The Internet’s Horrible, Terrible, Very Bad Day.

It was just another Tuesday, until it wasn’t. 20% of the internet vanished in a heartbeat, all because Cloudflare, “which is supposed to protect the internet from attacks, accidentally “attacked” itself… when a routine configuration change (database permission update) triggered a hidden bug in its bot protection system, and in an instant, this “gatekeeper” locked everyone out,” Bitget reported.
It’s not the first major outage we’ve witnessed in the past few months. “Amazon’s AWS Goes Down, Takes Out “Half of the Internet,” said Futurism. “Apps and platforms relying on Amazon Web Services (AWS), Amazon’s cloud computing service, were in a jam… in a striking example of how infrastructure consolidation makes the modern internet vulnerable to a failure by a single major provider.”
And this keeps happening. Days after AWS went dark Microsoft Azure experienced a major outage. “Cisco’s network monitoring service has logged 12 major outages in 2025 so far, 23 in 2024 and 13 in 2023. Cloud service provider outages climbed from 17% to 27% of all outages in 2024, while ISP outages decreased from 83% to 73%,” the Times of India reported.
And so much for too big to fail. The failure rate is getting worse, and the problem is the now centralized web. Well, that’s one of them, at least.

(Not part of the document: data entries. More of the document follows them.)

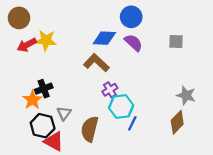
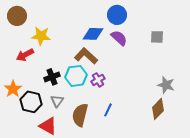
red arrow: (27, 45) -> (25, 55), moved
black cross: (44, 89) -> (52, 77), moved
orange star: (32, 100) -> (13, 89), moved
cyan hexagon: (121, 107) -> (76, 76), moved
blue line: (132, 123) -> (108, 110), moved
black hexagon: (43, 126) -> (31, 102), moved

At the start, the internet was about decentralization. It was designed to survive a nuclear war: if one part became compromised, the system would merely reroute itself. Along came consolidation in the form of AWS, Google Cloud and Azure, and why not? Bigger, faster, better, cheaper, right? The problem is, these services created a problem the internet was designed to avoid: centralization. As we’ve witnessed, when these services go offline, even if only temporarily, they take the internet down with it, which is a major problem considering that even essential services, like 9-1-1, have gone electronic in the name of cost-savings. Closer to home: “AWS outage reminds us why $2,449 Internet-dependent beds are a bad idea, said Ars Technica. “The reliance on the Internet for smart bed products from Eight Sleep resulted in people being awoken by beds locked into inclined positions and sweltering temperatures,” aka, the Internet of Things that Could Go Wrong. Quickly.
Note to self: the blockchain was functioning just fine during the Cloudflare outage, except, users are dependent on a Web 2 layer to access it, so nice idea but bye-bye mon cowboy.
“Today’s internet is also built on an aging infrastructure. The “AWS and Azure outages recently were both due to DNS which is a bigger problem, IMO. DNS is very old tech, and the people who know it deeply and can wrap their brains around a very tangled global web are aging out of the workforce. Those of us with deep tribal knowledge are being told we’re being replaced by AI. As I approach retirement age, I’m going to sit back… and watch as the youngins with zero exposure or experience with DNS fumble with it when a serious outage occurs taking us down for days, not just hours,” observed one commenter re the Cloudflare outage.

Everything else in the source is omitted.